**Work item:** Where does the word "piano" show up in the records? Copy every line that has it.

**Data shown:**

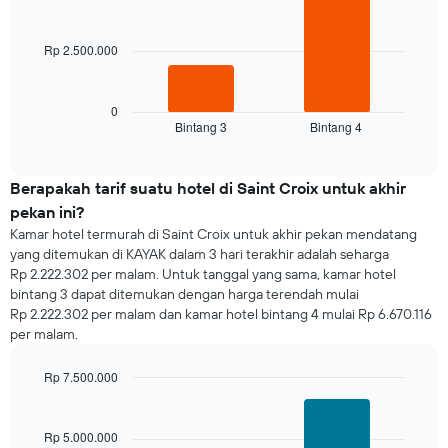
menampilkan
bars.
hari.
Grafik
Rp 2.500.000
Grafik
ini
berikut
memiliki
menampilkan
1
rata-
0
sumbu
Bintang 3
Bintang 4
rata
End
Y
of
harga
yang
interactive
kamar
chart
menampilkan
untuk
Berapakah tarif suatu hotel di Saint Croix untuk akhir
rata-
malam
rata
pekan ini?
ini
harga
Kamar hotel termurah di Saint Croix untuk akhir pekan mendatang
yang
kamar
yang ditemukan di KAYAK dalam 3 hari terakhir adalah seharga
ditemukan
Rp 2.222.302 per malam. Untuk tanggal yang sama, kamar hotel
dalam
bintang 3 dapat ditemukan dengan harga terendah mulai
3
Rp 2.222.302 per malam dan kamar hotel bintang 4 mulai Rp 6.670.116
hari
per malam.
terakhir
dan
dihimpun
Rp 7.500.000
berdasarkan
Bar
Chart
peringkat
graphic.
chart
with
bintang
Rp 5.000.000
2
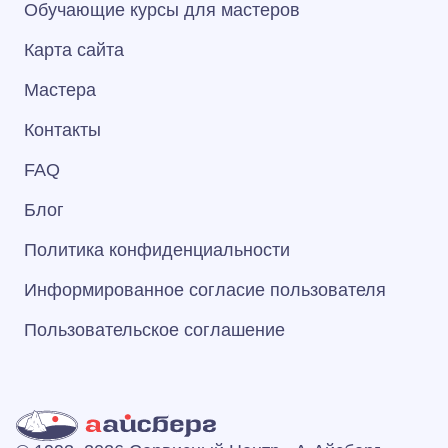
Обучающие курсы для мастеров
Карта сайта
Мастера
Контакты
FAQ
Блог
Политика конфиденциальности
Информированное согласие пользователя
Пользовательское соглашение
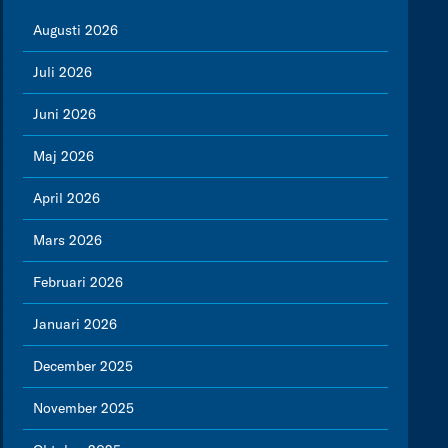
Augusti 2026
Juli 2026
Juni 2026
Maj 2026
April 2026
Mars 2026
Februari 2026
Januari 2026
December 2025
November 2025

* * *

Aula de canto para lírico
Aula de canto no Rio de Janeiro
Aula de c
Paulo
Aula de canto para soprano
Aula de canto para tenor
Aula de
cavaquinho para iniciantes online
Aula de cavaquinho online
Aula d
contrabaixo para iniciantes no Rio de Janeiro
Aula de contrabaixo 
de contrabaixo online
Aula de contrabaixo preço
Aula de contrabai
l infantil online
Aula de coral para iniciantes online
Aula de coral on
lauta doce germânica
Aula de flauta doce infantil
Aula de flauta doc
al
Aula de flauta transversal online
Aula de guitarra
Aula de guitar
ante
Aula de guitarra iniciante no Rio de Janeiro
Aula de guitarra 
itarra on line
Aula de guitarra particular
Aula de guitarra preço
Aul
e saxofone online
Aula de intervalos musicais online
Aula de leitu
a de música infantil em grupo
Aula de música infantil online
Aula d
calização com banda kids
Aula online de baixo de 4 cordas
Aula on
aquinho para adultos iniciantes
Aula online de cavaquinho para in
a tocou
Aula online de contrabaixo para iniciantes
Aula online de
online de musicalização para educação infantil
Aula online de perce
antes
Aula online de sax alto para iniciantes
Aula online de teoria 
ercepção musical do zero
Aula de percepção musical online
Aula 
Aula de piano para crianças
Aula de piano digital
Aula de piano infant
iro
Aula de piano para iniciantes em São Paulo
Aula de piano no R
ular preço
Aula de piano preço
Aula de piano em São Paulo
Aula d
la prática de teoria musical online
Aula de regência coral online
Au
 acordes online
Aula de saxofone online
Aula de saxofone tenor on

**Exercise solution:**
Aula de piano para crianças
Aula de piano digital
Aula de piano infant
Aula de piano para iniciantes em São Paulo
Aula de piano no R
Aula de piano preço
Aula de piano em São Paulo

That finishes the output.